To pave the way, the government wants to send Foreign Minister Fumio Kishida to Russia in September, the sources said. Putin and Prime Minister Shinzo Abe agreed last November in Beijing to begin preparations for Putin to visit Japan at a “suitable time” this year.
One source said Tuesday the government is looking at December because diplomatic schedules make it impossible to arrange an earlier visit, while other sources said time is needed to negotiate with Russia to realize Putin’s visit and to gain U.S. acceptance.
Washington has urged Tokyo to help isolate the Putin government over Russia’s annexation of Crimea in southern Ukraine in March last year.
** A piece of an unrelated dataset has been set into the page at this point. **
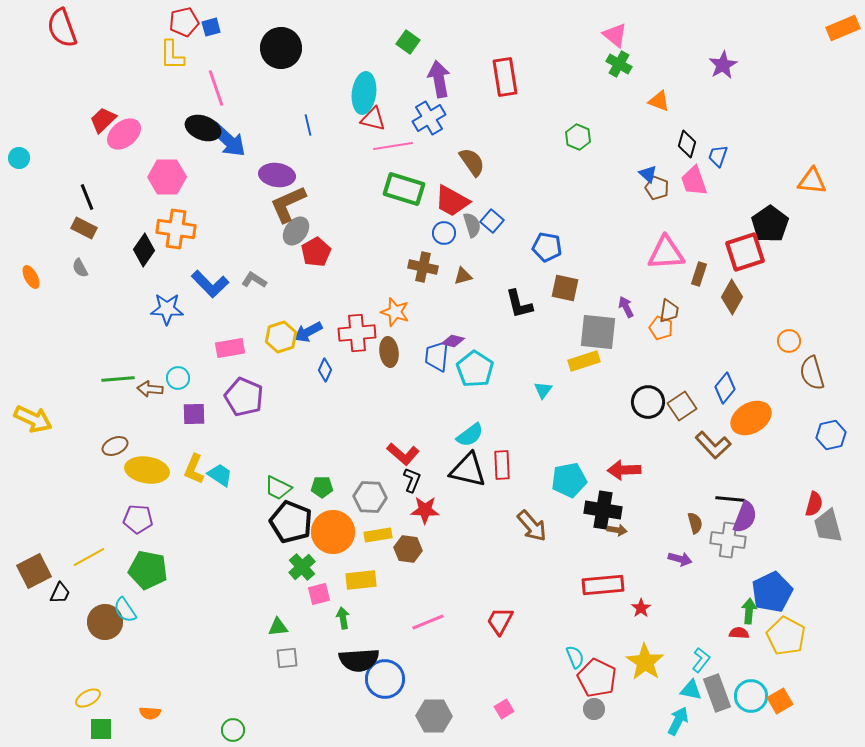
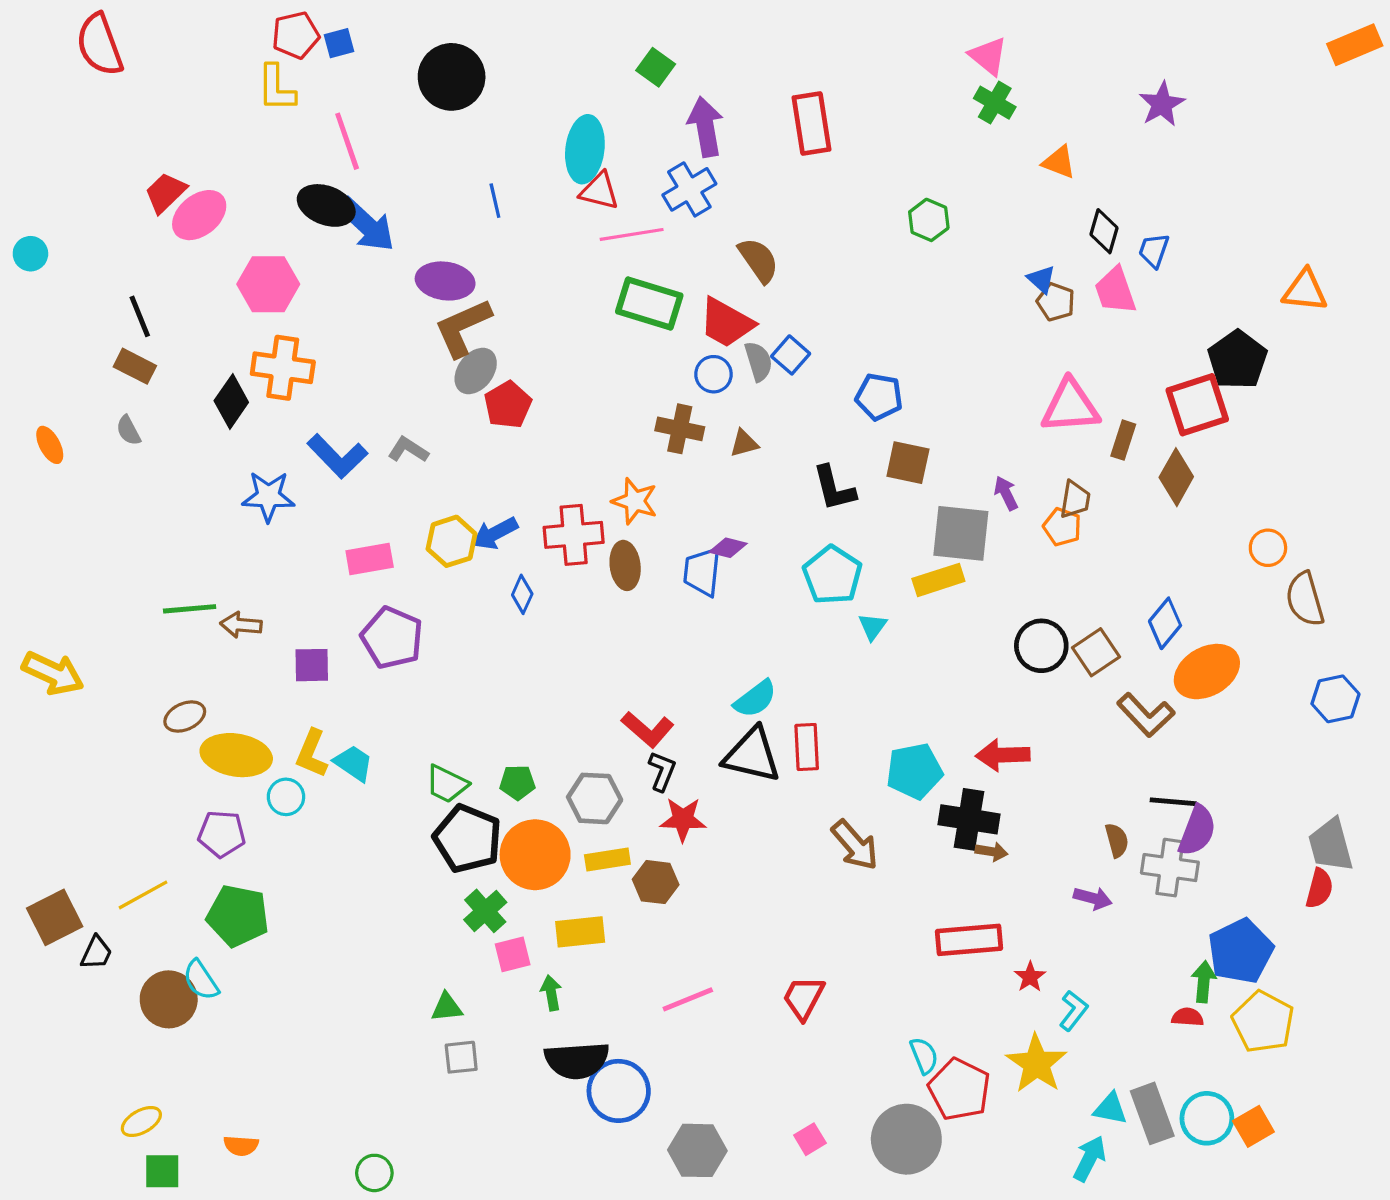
cyan pentagon: (475, 369) -> (832, 575), moved
cyan circle: (178, 378) -> (286, 797), moved
red semicircle: (814, 504) -> (1319, 888), moved
cyan L-shape: (701, 660) -> (1073, 1011), moved
gray circle: (594, 709) -> (906, 1139), moved, size x2.0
Japan, the United States and European nations imposed economic sanctions on Russia over the matter.
At the just-concluded Group of Seven summit in Germany, the leaders of Britain, Canada, France, Germany, Italy, Japan and the United States issued a declaration saying sanctions on Russia should be linked to its complete implementation of a Ukraine cease-fire agreement struck in Minsk, the capital of Belarus, in February.
Pressure to continue to isolate Russia has put Japan in a difficult position, as Tokyo wants to resume negotiations with Moscow over ending a territorial dispute that has prevented the countries from ever signing a peace treaty after World War II and restricted ties for 70 years.
The dispute involves the islands of Kunashiri, Etorofu and Shikotan as well as the Habomai islets, seized by the Soviet Union following Japan’s surrender in the war on Aug. 15, 1945.
Russian Defense Minister Sergei Shoigu ordered the speeding up of construction of military and civilian infrastructure on the islands on Monday, two days after Abe held talks with Ukrainian President Petro Poroshenko in Kiev.
To set the stage for Putin’s Japan trip, the sources said the two countries are making arrangements for their vice foreign ministers to meet for talks possibly in August.
The plan is to first send Deputy Foreign Minister Shinsuke Sugiyama, who is in charge of negotiations related to the dispute over the ownership of four Russian-held, Japanese-claimed islands off Hokkaido, they said.
With Kishida’s envisioned visit in September, which would include meeting his Russian counterpart, Sergey Lavrov, and other officials, the Japanese government hopes to speed up work to prepare for Putin’s Japan trip, the sources said.
The sources said Abe-Putin talks could also take place on the fringes of upcoming international conferences such as the Group of 20 summit in Turkey and the Asia-Pacific Economic Cooperation forum summit in the Philippines, both in November.
But Putin’s Japan trip can still be delayed should tensions over the Ukrainian issue heighten and put a further strain on relations between Russia and the G-7, the sources said.